SAN FRANCISCO, June 16, 2026 /PRNewswire/ — Americans trust AI-generated search results without clear attribution less than medical bills, airline fees, and confusing legal fine print, according to new research from WordPress VIP, a sign that the race to be seen by AI engines is outpacing brands’ efforts to be believed.
People still want clear sources, more human online experiences, and an open web that is not controlled by a few big platforms, according to WordPress VIP’s new Future of the Web survey. The findings point to a growing gap between how brands invest in AI visibility and what consumers actually trust when they encounter AI-generated results.
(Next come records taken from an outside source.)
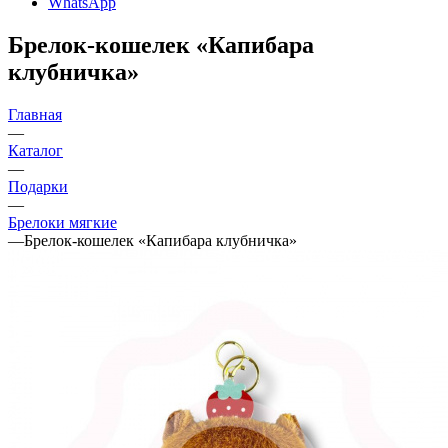
WhatsApp
Брелок-кошелек «Капибара
клубничка»
Главная
—
Каталог
—
Подарки
—
Брелоки мягкие
—
Брелок-кошелек «Капибара клубничка»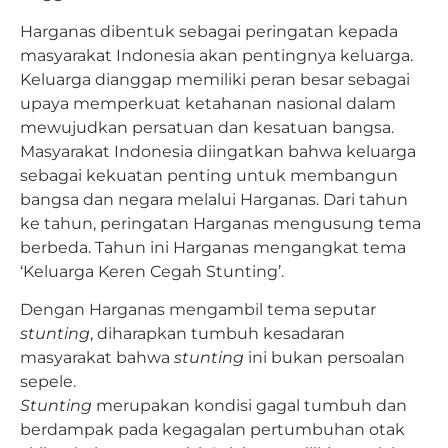
Harganas dibentuk sebagai peringatan kepada
masyarakat Indonesia akan pentingnya keluarga.
Keluarga dianggap memiliki peran besar sebagai
upaya memperkuat ketahanan nasional dalam
mewujudkan persatuan dan kesatuan bangsa.
Masyarakat Indonesia diingatkan bahwa keluarga
sebagai kekuatan penting untuk membangun
bangsa dan negara melalui Harganas. Dari tahun
ke tahun, peringatan Harganas mengusung tema
berbeda. Tahun ini Harganas mengangkat tema
‘Keluarga Keren Cegah Stunting’.
Dengan Harganas mengambil tema seputar
stunting
, diharapkan tumbuh kesadaran
masyarakat bahwa
stunting
ini bukan persoalan
sepele.
Stunting
merupakan kondisi gagal tumbuh dan
berdampak pada kegagalan pertumbuhan otak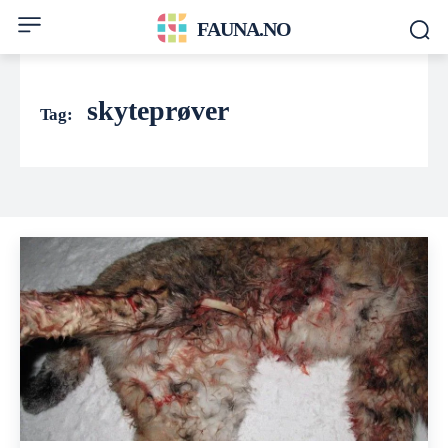
FAUNA.NO
skyteprøver
Tag: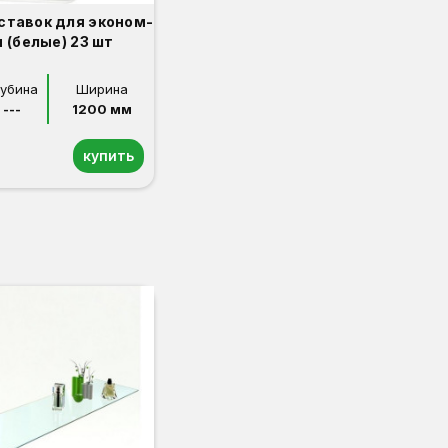
ставок для эконом-
 (белые) 23 шт
лубина
Ширина
---
1200 мм
купить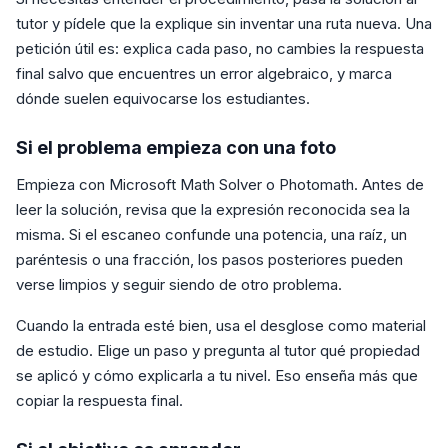
tutor y pídele que la explique sin inventar una ruta nueva. Una
petición útil es: explica cada paso, no cambies la respuesta
final salvo que encuentres un error algebraico, y marca
dónde suelen equivocarse los estudiantes.
Si el problema empieza con una foto
Empieza con Microsoft Math Solver o Photomath. Antes de
leer la solución, revisa que la expresión reconocida sea la
misma. Si el escaneo confunde una potencia, una raíz, un
paréntesis o una fracción, los pasos posteriores pueden
verse limpios y seguir siendo de otro problema.
Cuando la entrada esté bien, usa el desglose como material
de estudio. Elige un paso y pregunta al tutor qué propiedad
se aplicó y cómo explicarla a tu nivel. Eso enseña más que
copiar la respuesta final.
“People used to build websites for other people,” said Brian Alvey, CTO of WordPress VIP. “Now you have to build websites for AI agents acting on behalf of those people. If your site’s content isn’t legible to AI, you are invisible to a growing share of how people search. You don’t exist. And if your content doesn’t feel human and trustworthy for the tiny percentage of people who actually click past the AI answer engines, they won’t come back a second time. Most CMSes were built for one of those jobs. The next decade belongs to the ones that do both.”
The internet feels more robotic, and people are noticing.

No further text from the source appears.